The problem of constrained funding has been exacerbated since the Inflation Reduction Act of 2023, which further limited military spending. Recently, Deborah Lee James and Whitten Peters, former Secretaries of the U.S. Air Force under the Obama and Trump administrations, respectively, expressed concerns about how funding shortages are forcing the Air Force to reconsider or even dilute its plans to keep up with China’s air force advancements.
The U.S. has a crucial program called the “Next Generation Air Dominance” (NGAD) initiative, which aims to develop a new sixth-generation fighter system, including a new fighter aircraft and other manned and unmanned aerial vehicles. This system is intended to be more advanced than the one China plans to finalize by 2035. Military leaders have emphasized that failing to build this system would effectively cede U.S. air superiority to China’s People’s Liberation Army.

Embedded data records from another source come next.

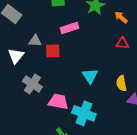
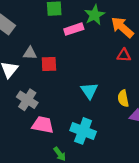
orange arrow: (121, 17) -> (122, 27), size x1.6
pink rectangle: (69, 28) -> (74, 29), moved
pink trapezoid: (58, 102) -> (43, 125), moved

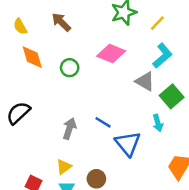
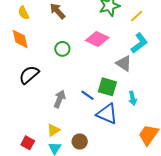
orange diamond: (32, 57) -> (20, 39), moved
green square: (172, 96) -> (107, 87), moved, turned -36
black semicircle: (18, 113) -> (29, 75), moved
blue triangle: (128, 144) -> (107, 114), turned -30

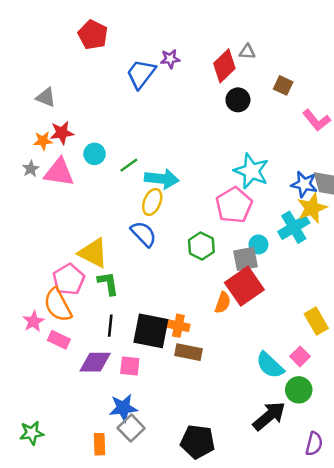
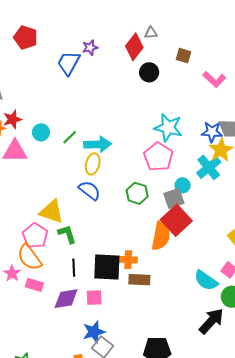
orange semicircle: (223, 303) -> (161, 236), size x1.6

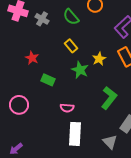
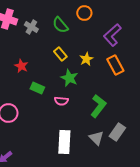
yellow star: (99, 59) -> (86, 59), moved
pink semicircle: (67, 108) -> (61, 101), moved
gray triangle: (110, 142) -> (96, 138), moved

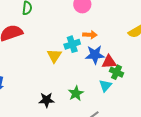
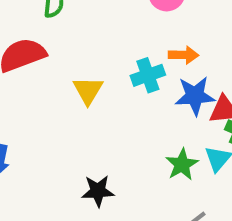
yellow triangle: (54, 56) -> (88, 90), moved
green star: (76, 93) -> (182, 164), moved

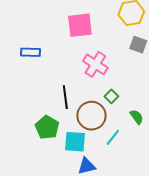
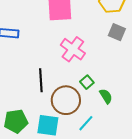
green semicircle: (137, 117) -> (106, 96), moved
green pentagon: (47, 127) -> (16, 121), moved, turned 30

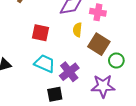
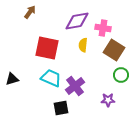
red square: (40, 33) -> (47, 48), size x1.4
brown square: (99, 44) -> (114, 50), moved
purple star: (103, 86) -> (108, 100), size x0.6

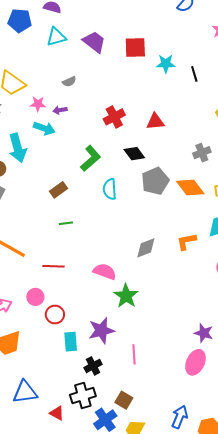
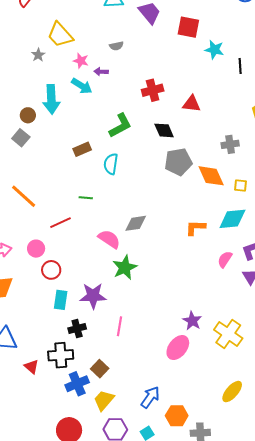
cyan semicircle: (110, 189) -> (111, 164), moved
green line: (66, 223) -> (86, 198), moved
gray diamond: (146, 248) -> (136, 223), moved
red line: (54, 266) -> (60, 223), turned -40

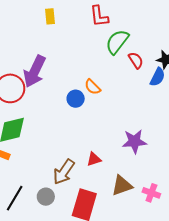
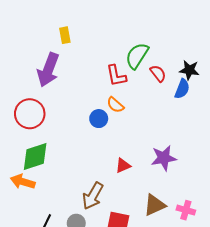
red L-shape: (99, 16) -> (116, 76), moved
purple arrow: (35, 71) -> (48, 70), moved
red triangle: (94, 159) -> (123, 165), moved

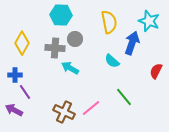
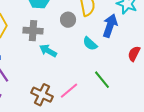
gray circle: (75, 39) -> (68, 20), moved

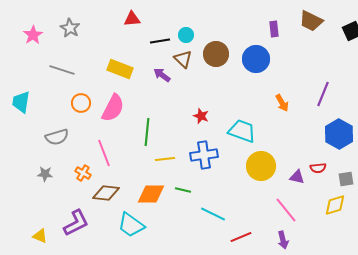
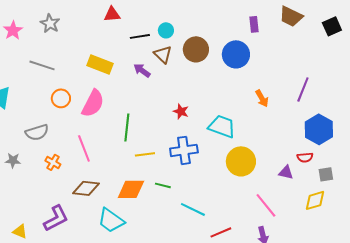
red semicircle: (318, 168) -> (305, 157), moved
orange cross: (83, 173) -> (53, 162), moved
gray star: (45, 174) -> (13, 160), moved
purple triangle: (297, 177) -> (286, 172), moved

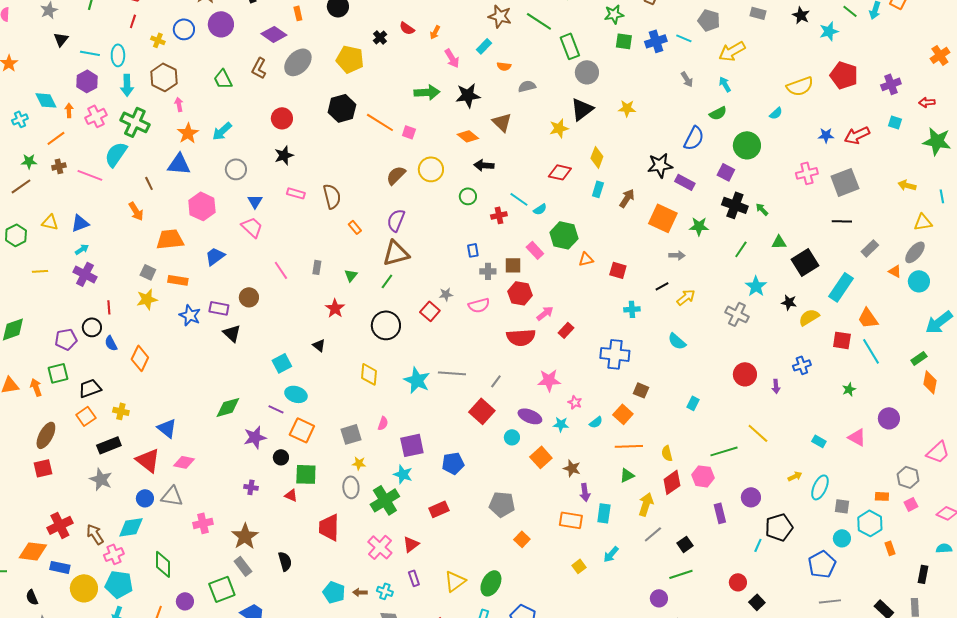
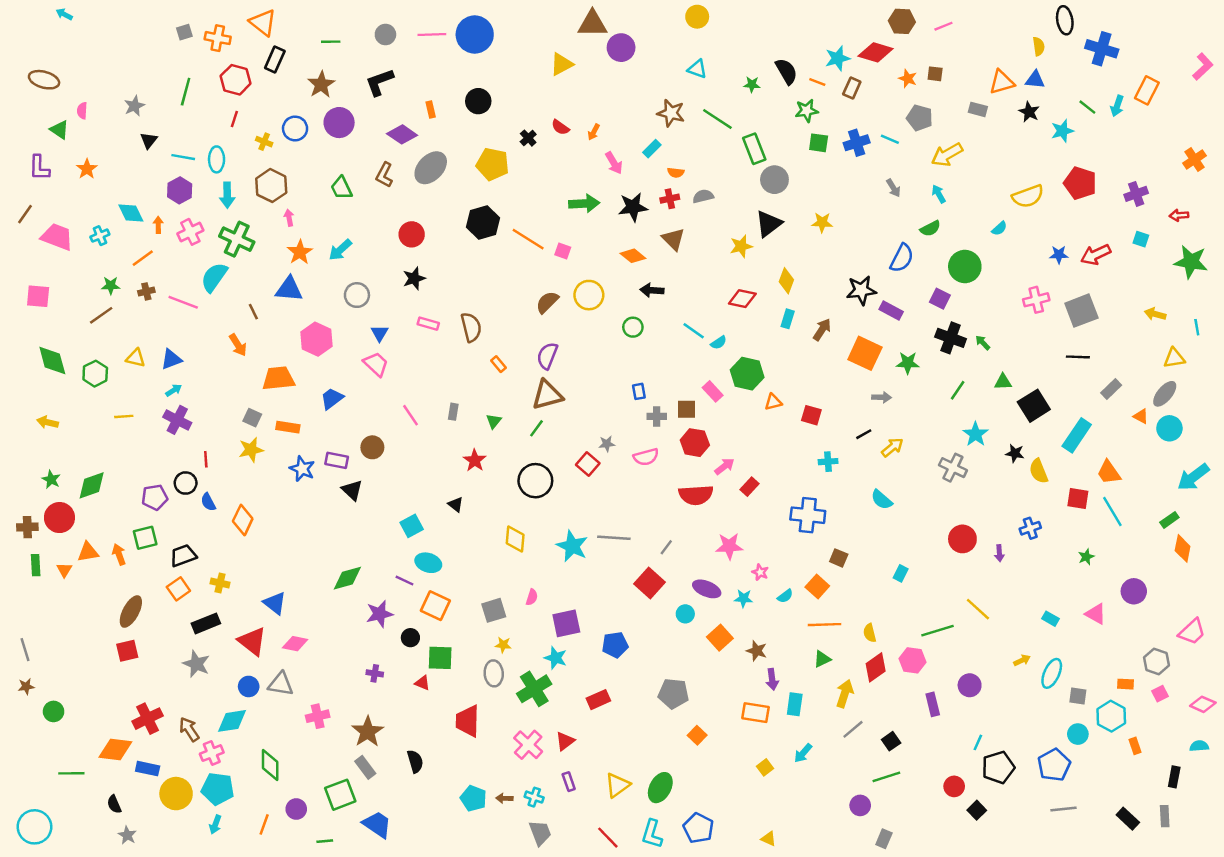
red cross: (499, 215) -> (670, 199), moved
yellow semicircle: (809, 317) -> (1039, 471), turned -80
black pentagon: (779, 527) -> (998, 767), moved

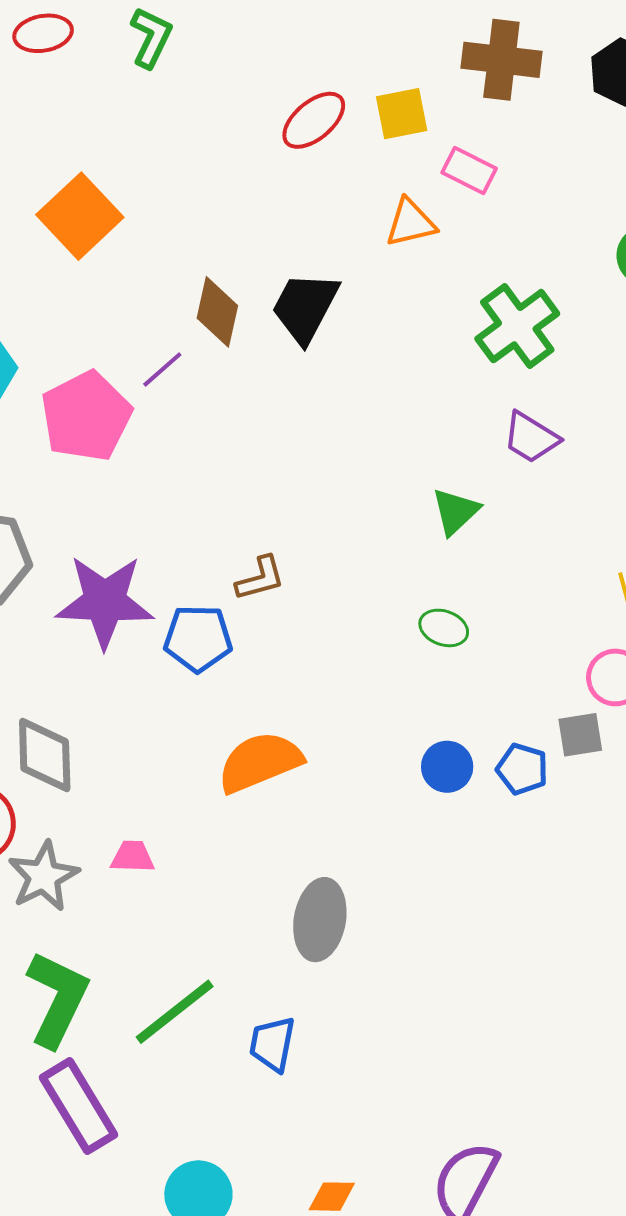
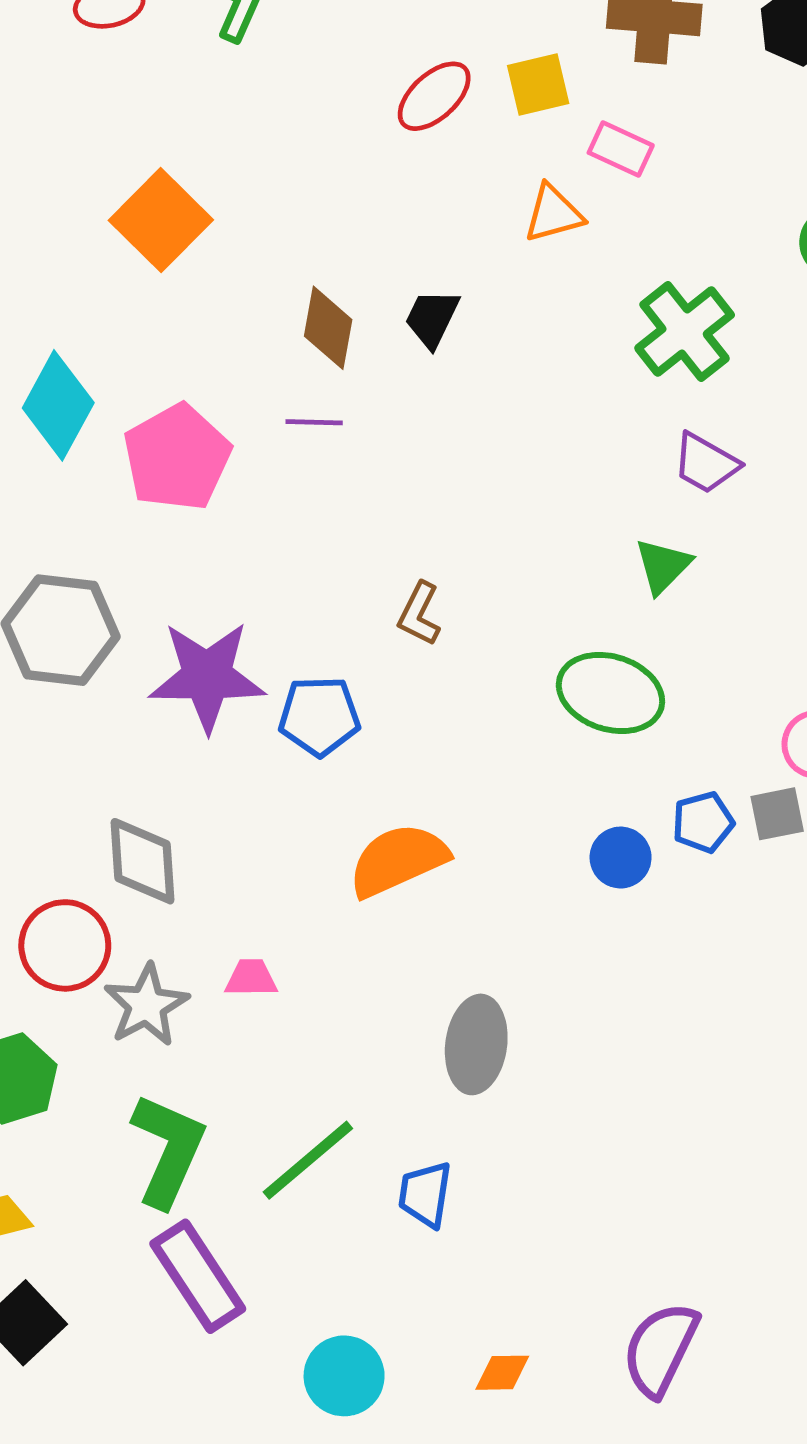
black trapezoid: (305, 307) -> (432, 318), size x0.7
purple line: (162, 369) -> (314, 422), moved, turned 45
green triangle: (456, 512) -> (663, 566), moved
brown L-shape: (260, 578) -> (419, 614), moved, turned 134
green ellipse: (444, 628) -> (610, 693), size x1.8
blue pentagon: (522, 769) -> (703, 822), moved, turned -30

Despite understanding the importance of the NGAD program, the Air Force is considering scaling it back due to budget constraints. Without the NGAD, the Air Force would have to rely more heavily on the F-35, a program widely criticized for its inefficiencies and high costs.
According to the Project on Government Oversight, the F-35 program began on October 26, 2001, when Lockheed Martin received the development contract. Since then, the program’s costs have ballooned to $1.7 trillion. Despite this enormous financial commitment, less than a third of the jets can effectively perform their combat roles.
The U.S. must end this ineffective approach. Protecting itself from China’s progress in military technology requires more than just divestment efforts; it demands a faster pace of innovation. Anything less would be tantamount to surrendering to our Eastern Asian competitors.